What to work on
In the entries that follow, find each line with the word "save" and copy it.

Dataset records
——
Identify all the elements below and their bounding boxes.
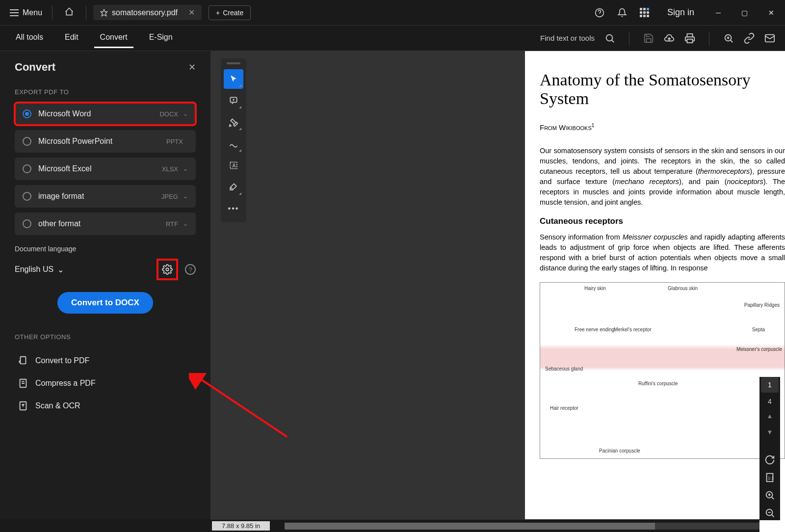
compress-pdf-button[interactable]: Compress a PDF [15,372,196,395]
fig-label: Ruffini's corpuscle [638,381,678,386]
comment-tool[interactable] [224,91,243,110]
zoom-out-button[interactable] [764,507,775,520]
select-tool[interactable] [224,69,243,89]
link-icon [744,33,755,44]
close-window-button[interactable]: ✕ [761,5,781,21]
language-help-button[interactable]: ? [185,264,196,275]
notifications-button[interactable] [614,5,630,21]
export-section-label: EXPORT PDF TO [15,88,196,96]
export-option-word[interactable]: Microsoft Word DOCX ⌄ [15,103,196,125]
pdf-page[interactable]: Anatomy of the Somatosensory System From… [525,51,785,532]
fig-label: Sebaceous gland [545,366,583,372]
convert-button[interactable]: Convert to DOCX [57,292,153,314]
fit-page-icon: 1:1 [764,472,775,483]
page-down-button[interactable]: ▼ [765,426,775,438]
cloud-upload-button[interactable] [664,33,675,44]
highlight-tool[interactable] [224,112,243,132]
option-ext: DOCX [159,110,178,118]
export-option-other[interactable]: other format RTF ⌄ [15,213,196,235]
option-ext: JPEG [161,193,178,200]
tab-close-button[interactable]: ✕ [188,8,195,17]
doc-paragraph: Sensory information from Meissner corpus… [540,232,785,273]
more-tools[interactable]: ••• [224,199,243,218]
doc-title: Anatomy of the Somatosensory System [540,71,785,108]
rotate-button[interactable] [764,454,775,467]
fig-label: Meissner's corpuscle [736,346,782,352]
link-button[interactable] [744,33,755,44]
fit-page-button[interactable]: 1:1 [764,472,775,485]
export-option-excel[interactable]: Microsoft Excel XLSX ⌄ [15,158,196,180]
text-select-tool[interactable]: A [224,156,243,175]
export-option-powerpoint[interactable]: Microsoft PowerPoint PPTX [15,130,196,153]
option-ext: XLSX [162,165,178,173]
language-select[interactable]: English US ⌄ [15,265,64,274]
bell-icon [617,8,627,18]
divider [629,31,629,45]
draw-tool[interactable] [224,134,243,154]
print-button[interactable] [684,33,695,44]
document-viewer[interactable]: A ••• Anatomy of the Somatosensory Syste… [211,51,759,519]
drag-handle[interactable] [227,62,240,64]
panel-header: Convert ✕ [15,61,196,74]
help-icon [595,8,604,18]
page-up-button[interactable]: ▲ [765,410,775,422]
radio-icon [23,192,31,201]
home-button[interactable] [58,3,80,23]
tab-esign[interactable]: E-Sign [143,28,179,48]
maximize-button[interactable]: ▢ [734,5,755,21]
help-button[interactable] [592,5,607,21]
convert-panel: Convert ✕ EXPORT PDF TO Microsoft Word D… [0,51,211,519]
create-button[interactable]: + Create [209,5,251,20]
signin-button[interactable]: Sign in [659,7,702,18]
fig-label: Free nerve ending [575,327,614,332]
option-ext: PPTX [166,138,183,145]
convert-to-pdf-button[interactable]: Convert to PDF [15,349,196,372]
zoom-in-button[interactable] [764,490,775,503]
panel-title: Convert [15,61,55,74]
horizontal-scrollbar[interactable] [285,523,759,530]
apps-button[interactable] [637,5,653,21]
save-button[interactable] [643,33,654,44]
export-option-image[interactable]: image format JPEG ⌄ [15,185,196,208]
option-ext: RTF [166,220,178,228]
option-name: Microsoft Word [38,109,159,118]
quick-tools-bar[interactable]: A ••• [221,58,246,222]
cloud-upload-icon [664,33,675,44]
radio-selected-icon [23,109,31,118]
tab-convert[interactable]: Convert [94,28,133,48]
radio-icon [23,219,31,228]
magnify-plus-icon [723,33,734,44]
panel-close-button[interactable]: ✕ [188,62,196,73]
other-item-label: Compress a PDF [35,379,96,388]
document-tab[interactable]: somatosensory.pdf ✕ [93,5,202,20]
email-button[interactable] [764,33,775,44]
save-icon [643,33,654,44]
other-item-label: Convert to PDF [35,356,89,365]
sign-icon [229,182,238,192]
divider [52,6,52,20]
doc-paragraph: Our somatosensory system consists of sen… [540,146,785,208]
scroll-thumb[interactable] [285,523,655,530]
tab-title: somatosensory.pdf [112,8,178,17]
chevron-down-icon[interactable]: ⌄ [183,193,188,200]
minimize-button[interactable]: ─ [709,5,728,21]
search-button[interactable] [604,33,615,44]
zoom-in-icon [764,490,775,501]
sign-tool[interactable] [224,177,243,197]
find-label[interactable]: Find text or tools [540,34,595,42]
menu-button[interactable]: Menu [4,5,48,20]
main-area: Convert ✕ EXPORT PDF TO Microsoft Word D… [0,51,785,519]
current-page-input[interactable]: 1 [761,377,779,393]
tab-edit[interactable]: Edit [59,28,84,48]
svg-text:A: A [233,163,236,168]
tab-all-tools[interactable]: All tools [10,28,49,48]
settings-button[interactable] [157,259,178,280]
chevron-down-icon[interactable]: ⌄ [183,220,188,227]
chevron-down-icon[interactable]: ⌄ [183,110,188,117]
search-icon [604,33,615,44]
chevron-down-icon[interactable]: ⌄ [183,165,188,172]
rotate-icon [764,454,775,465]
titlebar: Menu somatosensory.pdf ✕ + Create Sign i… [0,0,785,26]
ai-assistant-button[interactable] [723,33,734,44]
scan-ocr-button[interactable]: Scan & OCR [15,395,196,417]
——
Result of the task
save-button[interactable] [643,33,654,44]
save-icon [643,33,654,44]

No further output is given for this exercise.